**RECORDS FOR THE TASK:**
Content starts

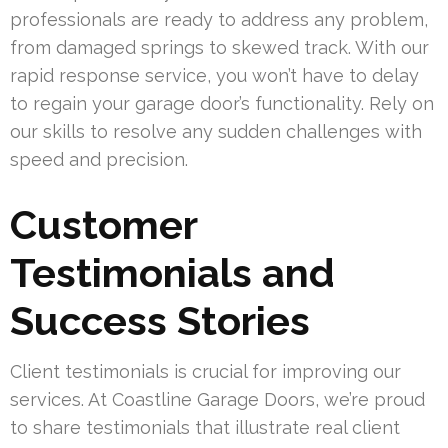
professionals are ready to address any problem,
from damaged springs to skewed track. With our
rapid response service, you won’t have to delay
to regain your garage door’s functionality. Rely on
our skills to resolve any sudden challenges with
speed and precision.
Customer
Testimonials and
Success Stories
Client testimonials is crucial for improving our
services. At Coastline Garage Doors, we’re proud
to share testimonials that illustrate real client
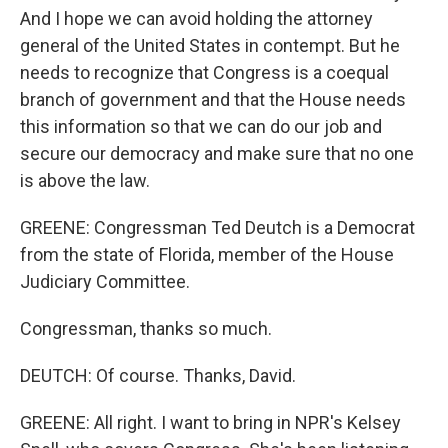
And I hope we can avoid holding the attorney
general of the United States in contempt. But he
needs to recognize that Congress is a coequal
branch of government and that the House needs
this information so that we can do our job and
secure our democracy and make sure that no one
is above the law.
GREENE: Congressman Ted Deutch is a Democrat
from the state of Florida, member of the House
Judiciary Committee.
Congressman, thanks so much.
DEUTCH: Of course. Thanks, David.
GREENE: All right. I want to bring in NPR's Kelsey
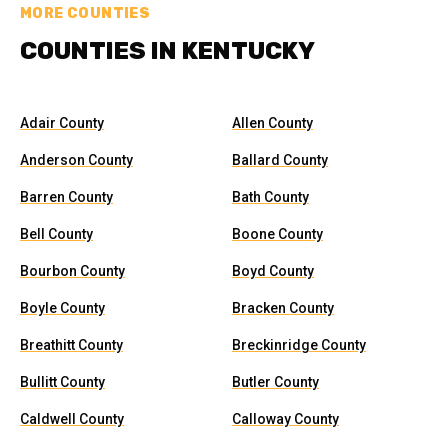
MORE COUNTIES
COUNTIES IN KENTUCKY
Adair County
Allen County
Anderson County
Ballard County
Barren County
Bath County
Bell County
Boone County
Bourbon County
Boyd County
Boyle County
Bracken County
Breathitt County
Breckinridge County
Bullitt County
Butler County
Caldwell County
Calloway County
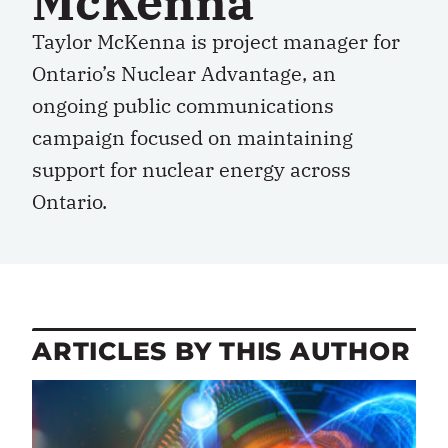
McKenna
Taylor McKenna is project manager for
Ontario’s Nuclear Advantage, an
ongoing public communications
campaign focused on maintaining
support for nuclear energy across
Ontario.
ARTICLES BY THIS AUTHOR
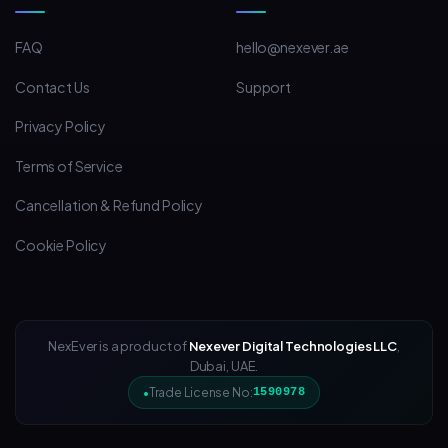
FAQ
hello@nexever.ae
Contact Us
Support
Privacy Policy
Terms of Service
Cancellation & Refund Policy
Cookie Policy
NexEver is a product of
Nexever Digital Technologies LLC
,
Dubai, UAE.
Trade License No:
1590978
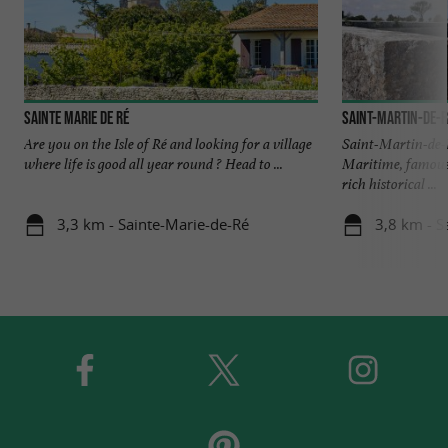
Sainte Marie de Ré
Saint-Martin-de-R
Are you on the Isle of Ré and looking for a village
Saint-Martin-de-R
where life is good all year round ? Head to ...
Maritime, famous 
rich historical ...
3,3 km - Sainte-Marie-de-Ré
3,8 km - S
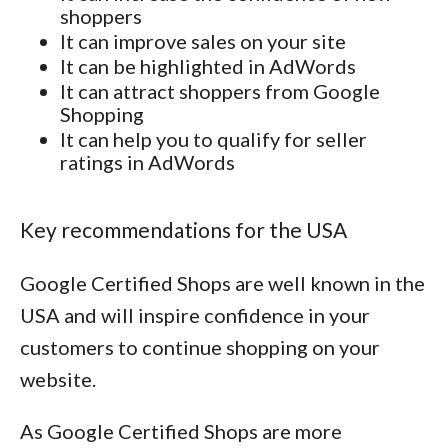
shoppers
It can improve sales on your site
It can be highlighted in AdWords
It can attract shoppers from Google
Shopping
It can help you to qualify for seller
ratings in AdWords
Key recommendations for the USA
Google Certified Shops are well known in the
USA and will inspire confidence in your
customers to continue shopping on your
website.
As Google Certified Shops are more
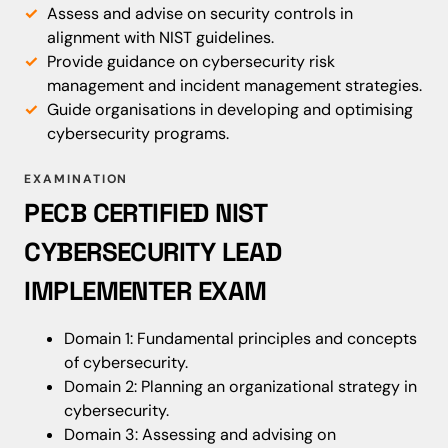
Assess and advise on security controls in
alignment with NIST guidelines.
Provide guidance on cybersecurity risk
management and incident management strategies.
Guide organisations in developing and optimising
cybersecurity programs.
EXAMINATION
PECB CERTIFIED NIST
CYBERSECURITY LEAD
IMPLEMENTER EXAM
Domain 1: Fundamental principles and concepts
of cybersecurity.
Domain 2: Planning an organizational strategy in
cybersecurity.
Domain 3: Assessing and advising on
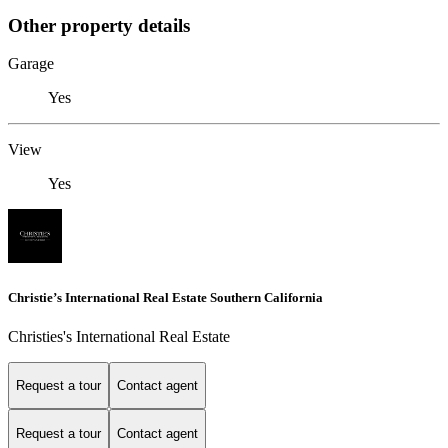
Other property details
Garage
Yes
View
Yes
Christie’s International Real Estate Southern California
Christies's International Real Estate
Request a tour
Contact agent
Request a tour
Contact agent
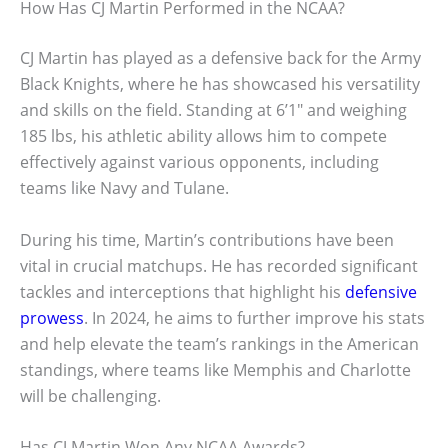
How Has CJ Martin Performed in the NCAA?
CJ Martin has played as a defensive back for the Army
Black Knights, where he has showcased his versatility
and skills on the field. Standing at 6’1″ and weighing
185 lbs, his athletic ability allows him to compete
effectively against various opponents, including
teams like Navy and Tulane.
During his time, Martin’s contributions have been
vital in crucial matchups. He has recorded significant
tackles and interceptions that highlight his
defensive
prowess
. In 2024, he aims to further improve his stats
and help elevate the team’s rankings in the American
standings, where teams like Memphis and Charlotte
will be challenging.
Has CJ Martin Won Any NCAA Awards?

Content ends

**YOUR TASK:** State the count of lines in the material above that include "NIST", with no other words.

**REPLY TO THE EXERCISE:** 2